== Segment start ==

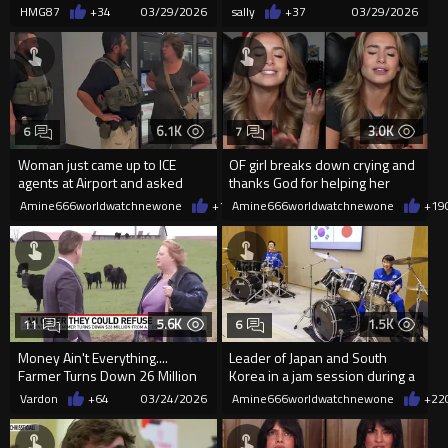
Hijackers With Flawless Re...
saves Disabled Man
HMG87
+34
03/29/2026
sally
+37
03/29/2026
6.1K
3.0K
6
7
Woman just came up to ICE
OF girl breaks down crying and
agents at Airport and asked
thanks God for helping her
them how her son can join ICE
overcome her addiction
Amine666worldwatchnewone
+145
Amine666worldwatchnewone
03/26/2026
+19
5.6K
1.5K
11
6
Money Ain't Everything....
Leader of Japan and South
Farmer Turns Down 26 Million
Korea in a jam session during a
from Tech Company to Buy P...
summit in January.
Vardon
+64
03/24/2026
Amine666worldwatchnewone
+22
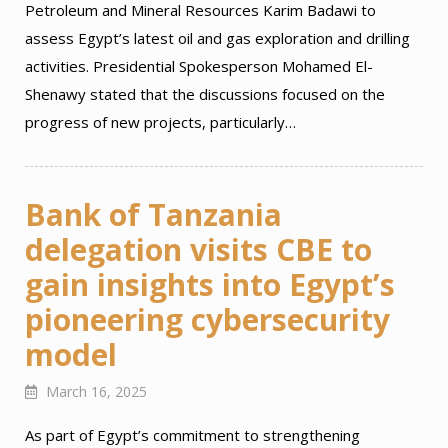
Petroleum and Mineral Resources Karim Badawi to
assess Egypt’s latest oil and gas exploration and drilling
activities. Presidential Spokesperson Mohamed El-
Shenawy stated that the discussions focused on the
progress of new projects, particularly…
Bank of Tanzania
delegation visits CBE to
gain insights into Egypt’s
pioneering cybersecurity
model
March 16, 2025
As part of Egypt’s commitment to strengthening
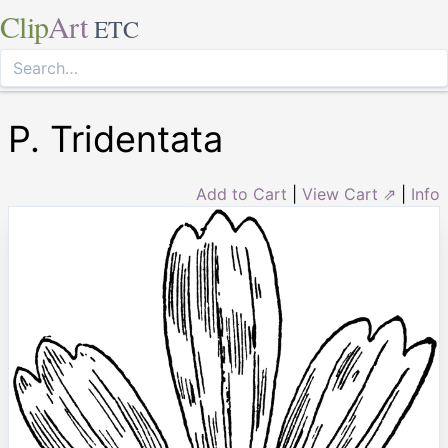
Clip
Art
ETC
P. Tridentata
Add to Cart
|
View Cart ⇗
|
Info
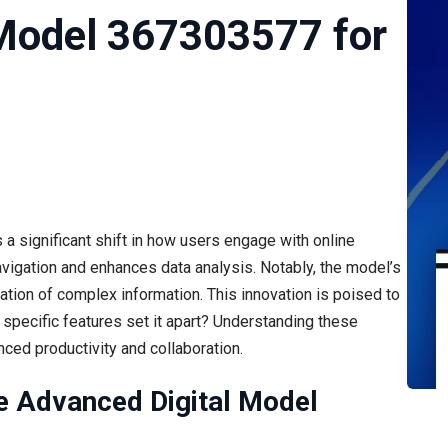
 Model 367303577 for
 significant shift in how users engage with online
navigation and enhances data analysis. Notably, the model’s
tation of complex information. This innovation is poised to
 specific features set it apart? Understanding these
ced productivity and collaboration.
e Advanced Digital Model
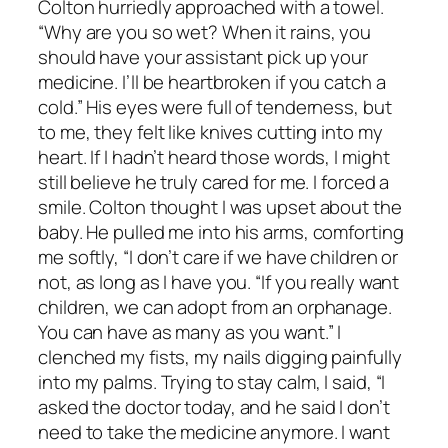
Colton hurriedly approached with a towel.
“Why are you so wet? When it rains, you
should have your assistant pick up your
medicine. I’ll be heartbroken if you catch a
cold.” His eyes were full of tenderness, but
to me, they felt like knives cutting into my
heart. If I hadn’t heard those words, I might
still believe he truly cared for me. I forced a
smile. Colton thought I was upset about the
baby. He pulled me into his arms, comforting
me softly, “I don’t care if we have children or
not, as long as I have you. “If you really want
children, we can adopt from an orphanage.
You can have as many as you want.” I
clenched my fists, my nails digging painfully
into my palms. Trying to stay calm, I said, “I
asked the doctor today, and he said I don’t
need to take the medicine anymore. I want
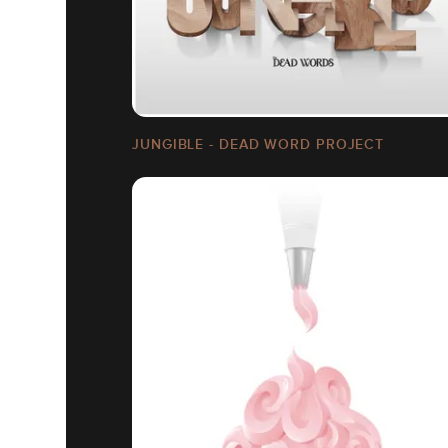
JUNGIBLE - DEAD WORD PROJECT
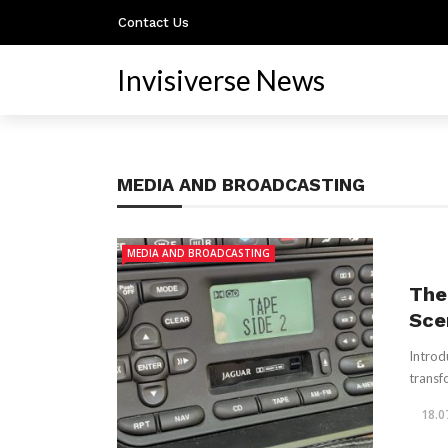
Contact Us
Invisiverse News
MEDIA AND BROADCASTING
MEDIA AND BROADCASTING
The
Sce
Introd
transf
18.0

== Segment end ==

**What is expected:**
The records above are to be transcribed exactly, with every picture left out.

**Task output:**
Hijackers With Flawless Re...
saves Disabled Man
HMG87
+34
03/29/2026
sally
+37
03/29/2026
6.1K
3.0K
6
7
Woman just came up to ICE
OF girl breaks down crying and
agents at Airport and asked
thanks God for helping her
them how her son can join ICE
overcome her addiction
Amine666worldwatchnewone
+145
Amine666worldwatchnewone
03/26/2026
+19
5.6K
1.5K
11
6
Money Ain't Everything....
Leader of Japan and South
Farmer Turns Down 26 Million
Korea in a jam session during a
from Tech Company to Buy P...
summit in January.
Vardon
+64
03/24/2026
Amine666worldwatchnewone
+22
Petroleum and Mineral Resources Karim Badawi to
assess Egypt’s latest oil and gas exploration and drilling
activities. Presidential Spokesperson Mohamed El-
Shenawy stated that the discussions focused on the
progress of new projects, particularly…
Bank of Tanzania
delegation visits CBE to
gain insights into Egypt’s
pioneering cybersecurity
model
March 16, 2025
As part of Egypt’s commitment to strengthening
Clip
Art
ETC
P. Tridentata
Add to Cart
|
View Cart ⇗
|
Info
 Model 367303577 for
 significant shift in how users engage with online
navigation and enhances data analysis. Notably, the model’s
tation of complex information. This innovation is poised to
 specific features set it apart? Understanding these
ced productivity and collaboration.
e Advanced Digital Model
Colton hurriedly approached with a towel.
“Why are you so wet? When it rains, you
should have your assistant pick up your
medicine. I’ll be heartbroken if you catch a
cold.” His eyes were full of tenderness, but
to me, they felt like knives cutting into my
heart. If I hadn’t heard those words, I might
still believe he truly cared for me. I forced a
smile. Colton thought I was upset about the
baby. He pulled me into his arms, comforting
me softly, “I don’t care if we have children or
not, as long as I have you. “If you really want
children, we can adopt from an orphanage.
You can have as many as you want.” I
clenched my fists, my nails digging painfully
into my palms. Trying to stay calm, I said, “I
asked the doctor today, and he said I don’t
need to take the medicine anymore. I want
JUNGIBLE - DEAD WORD PROJECT
Contact Us
Invisiverse News
MEDIA AND BROADCASTING
MEDIA AND BROADCASTING
The
Sce
Introd
transf
18.0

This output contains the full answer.